Notice the comma comes before the quote marks in the first example, but comes inside them in the second.

Not logical?

Never mind. Do it that way anyhow.

Colon

A colon is a tip-off to get ready for what’s next: a list, a long quotation or an explanation. This article is riddled with colons. Too many, maybe, but the message is: "Stay on your toes; it’s coming at you."

Apostrophe

The big headache is with possessive nouns. If the noun is singular, add s: I hated Betty’s tango.

If the noun is plural, simply add an apostrophe after the s: Those are the girls’ coats.

The same applies for singular nouns ending in s, like boss: My boss’s favorite author is Dickens.

And in the plural: This is the Dickenses’ cottage

.

Keep Cool

You know about ending a sentence with a period or question mark. Do it.
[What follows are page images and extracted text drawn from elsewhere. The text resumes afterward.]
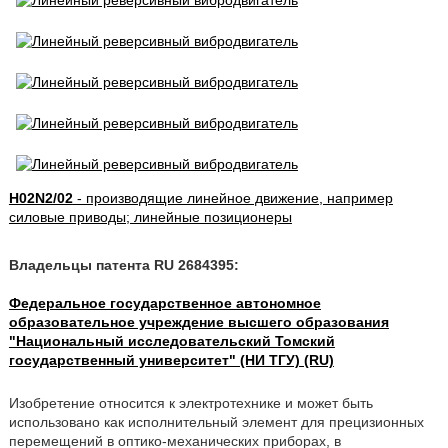
H02N2/02
- производящие линейное движение, например
силовые приводы; линейные позиционеры
Владельцы патента RU 2684395:
Федеральное государственное автономное
образовательное учреждение высшего образования
"Национальный исследовательский Томский
государственный университет" (НИ ТГУ) (RU)
Изобретение относится к электротехнике и может быть
использовано как исполнительный элемент для прецизионных
перемещений в оптико-механических приборах, в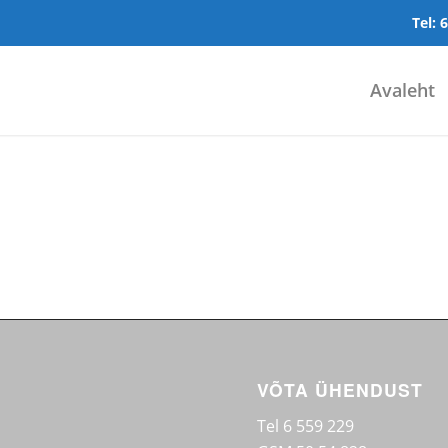
Tel:
6
Avaleht
VÕTA ÜHENDUST
Tel
6 559 229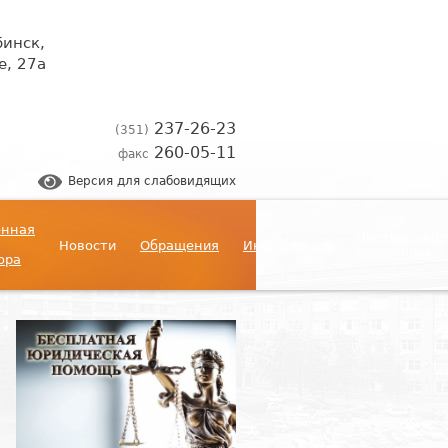
бинск,
, 27а
237-26-23
(351)
260-05-11
факс
Версия для слабовидящих
енная
Противодейс
Новости
Обращения
Информация
коррупции
ора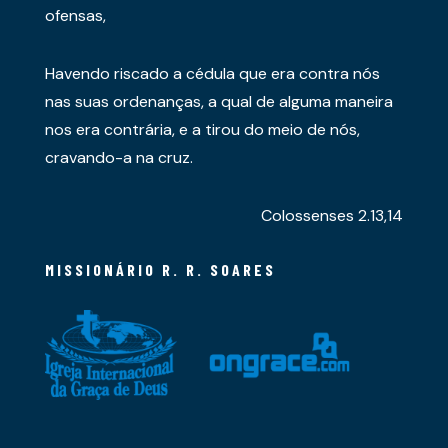
ofensas,
Havendo riscado a cédula que era contra nós
nas suas ordenanças, a qual de alguma maneira
nos era contrária, e a tirou do meio de nós,
cravando-a na cruz.
Colossenses 2.13,14
MISSIONÁRIO R. R. SOARES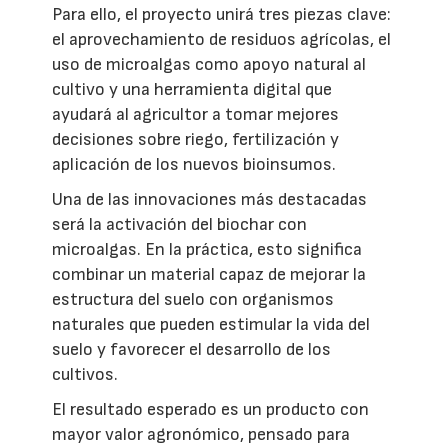
Para ello, el proyecto unirá tres piezas clave:
el aprovechamiento de residuos agrícolas, el
uso de microalgas como apoyo natural al
cultivo y una herramienta digital que
ayudará al agricultor a tomar mejores
decisiones sobre riego, fertilización y
aplicación de los nuevos bioinsumos.
Una de las innovaciones más destacadas
será la activación del biochar con
microalgas. En la práctica, esto significa
combinar un material capaz de mejorar la
estructura del suelo con organismos
naturales que pueden estimular la vida del
suelo y favorecer el desarrollo de los
cultivos.
El resultado esperado es un producto con
mayor valor agronómico, pensado para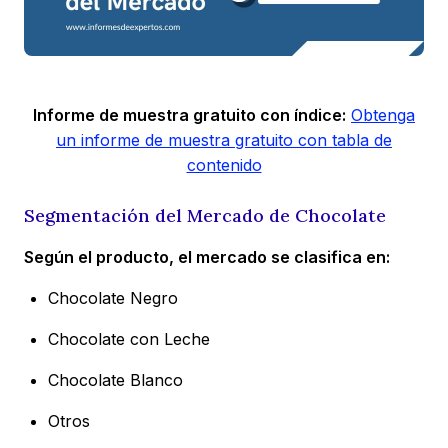
Informe de muestra gratuito con índice:
Obtenga
un informe de muestra gratuito con tabla de
contenido
Segmentación del Mercado de Chocolate
Según el producto, el mercado se clasifica en:
Chocolate Negro
Chocolate con Leche
Chocolate Blanco
Otros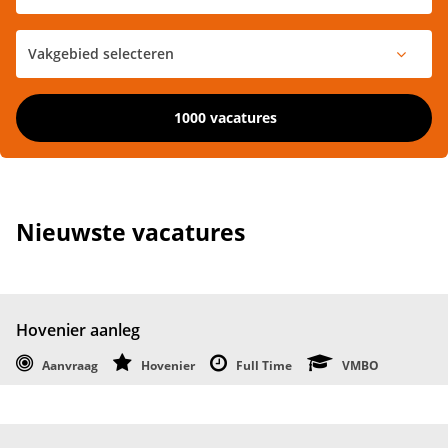
1000 vacatures
Nieuwste vacatures
Hovenier aanleg
Aanvraag
Hovenier
Full Time
VMBO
Sure, you can also end with an exclamation point, but must you? Usually it just makes you sound breathless and silly. Make your writing generate its own excitement.

Filling the newspaper with !!!! won’t make up for what your writing has failed to do.

Too many exclamation points make me think the writer is talking about the panic in his own head.

Don’t sound panicky. End with a period. I am serious. A period. Understand?

Well…sometimes a question mark is OK.